7.5. Insecticide Resistance Status

The historical analysis of the insecticide resistance status by the Anopheles vector reveals that despite the progressive resistance of particular insecticides, the KSA has often developed better chemicals to overcome the problem. According to the Saudi Arabia Ministry of Health [35], the Anopheles stephensi vector developed resistance to DDT pesticides in 1955, leading to the resistance of Dieldrin in 1957, which was caused by this vector in the same location. Moreover, Camara et al. [77], Awolola et al. [78], Dabire et al. [79], Ochomo et al. [80], and Djègbé et al. [81] also recognize that the resistance persisted by 1970 when the Anopheles Stephensi vector resisted both DDT and Dieldrin in the northern and central parts of KSA. According to Vatandoost et al. [82], Vatandoost et al. [83], Davari et al. [84], Hanafi-Bojd et al. [85], Zoh et al. [86], Davari et al. [87], Abai et al. [88], Hasasan et al. [89], Vatandoost et al. [90], Soltani et al. [91], and Lak et al. [92], the resistance led to the development of fenitrothion and malathion in 1987 and 1990 respectively. Between 2002 and 2010, deltamethrin was usable in Jazan alongside Deltamethrin and Lambdcyhlothrin [35]. However, temephos was resisted by several Anopheles vector species in 2006 before compatibility was achieved in 2012. On the other hand, Enayati et al. [93], Soltani et al. [94], Omrani et al. [95], Omrani et al. [96], Omrani et al. [97], Koffi et al. [98], N’Guessan et al. [99], Strode et al. [100] indicate that the application of pyrethroid insecticides promoted the widespread resistance by the Anopheles vectors.

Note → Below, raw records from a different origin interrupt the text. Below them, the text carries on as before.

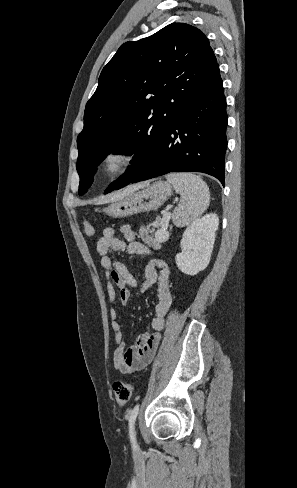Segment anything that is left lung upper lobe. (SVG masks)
Returning <instances> with one entry per match:
<instances>
[{"label":"left lung upper lobe","mask_w":297,"mask_h":488,"mask_svg":"<svg viewBox=\"0 0 297 488\" xmlns=\"http://www.w3.org/2000/svg\"><path fill=\"white\" fill-rule=\"evenodd\" d=\"M220 77L207 37L196 27L172 23L157 33L120 46L103 68L87 102L78 135L79 194L112 151L135 154L125 174L107 190L135 177L182 113Z\"/></svg>","instance_id":"left-lung-upper-lobe-1"}]
</instances>
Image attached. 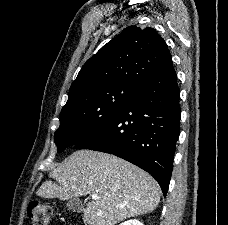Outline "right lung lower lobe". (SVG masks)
I'll return each mask as SVG.
<instances>
[{"mask_svg":"<svg viewBox=\"0 0 228 225\" xmlns=\"http://www.w3.org/2000/svg\"><path fill=\"white\" fill-rule=\"evenodd\" d=\"M179 97L170 61L74 148L110 153L135 164L157 180L166 196L180 133Z\"/></svg>","mask_w":228,"mask_h":225,"instance_id":"right-lung-lower-lobe-1","label":"right lung lower lobe"}]
</instances>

In turn, Churcher et al. [101] and Chandre et al. [102] confirm that the resistance led to the ineffectiveness of the mosquito nets treated by the pyrethroid insecticide. Thus, the Anopheles vector species has exhibited resistance over time despite the efforts by the KSA to improve compatibility with the insecticides. (Figure 3)

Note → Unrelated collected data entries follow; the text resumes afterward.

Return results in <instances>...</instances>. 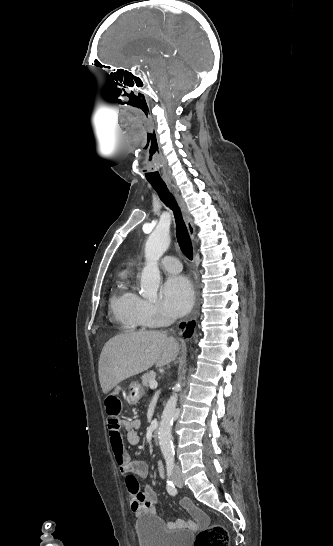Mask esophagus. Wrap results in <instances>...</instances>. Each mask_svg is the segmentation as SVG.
I'll use <instances>...</instances> for the list:
<instances>
[{
  "mask_svg": "<svg viewBox=\"0 0 333 546\" xmlns=\"http://www.w3.org/2000/svg\"><path fill=\"white\" fill-rule=\"evenodd\" d=\"M175 197H176V200H177V202H178V204H179V206L181 208V211H182V214H183V217H184L187 229H188V233L192 238H194L195 229H194V226L192 224V220L190 218L188 210H187L183 200L179 196V194L175 193ZM197 307H198V303L196 302L195 309H194V312H193V317L196 316V314H197Z\"/></svg>",
  "mask_w": 333,
  "mask_h": 546,
  "instance_id": "esophagus-1",
  "label": "esophagus"
}]
</instances>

Figure 3. Current distribution of the main malaria vectors (2019). Source: [35].

8. Results

Malaria was recognized in Saudi Arabia in the 1940s; the Saudi Arabia Malaria Control Program was established in 1948, and is perhaps one of the most significant public health achievements in the Kingdom over the past 40 years. The challenge facing the country now is to maintain malaria control in areas where malaria cases have been recorded while keeping the rest of the country malaria-free.

9. Conclusion

Malaria infections in the KSA have been a problem since the early 1930s, when the government enforced different measures to deal with the problem. Malaria epidemiology in Saudi Arabia is variable since the trends depict variation from one region to another and location to location within the same region. In addition, epidemics in Saudi Arabia have been caused by human movements into the country for job opportunities, tourism, or religious activities, which increase the cases of malaria transmission through mosquito bites from infected individuals. Moreover, several methods to detect, investigate, and eliminate malaria infections in the KSA have been employed by the Saudi Arabian government over time. The most affected regions in Saudi Arabia are the Jazan and Aseer areas due to the abundance of the Anopheline vector through several environmental and human factors. However, the continued enforcement of measures by the Saudi Arabian Ministry of Health will enable the government to achieve zero infections across all regions of the country in the future if it is being carried out efficiently.

Conflicts of Interest

The authors declare no conflicts of interest regarding the publication of this paper.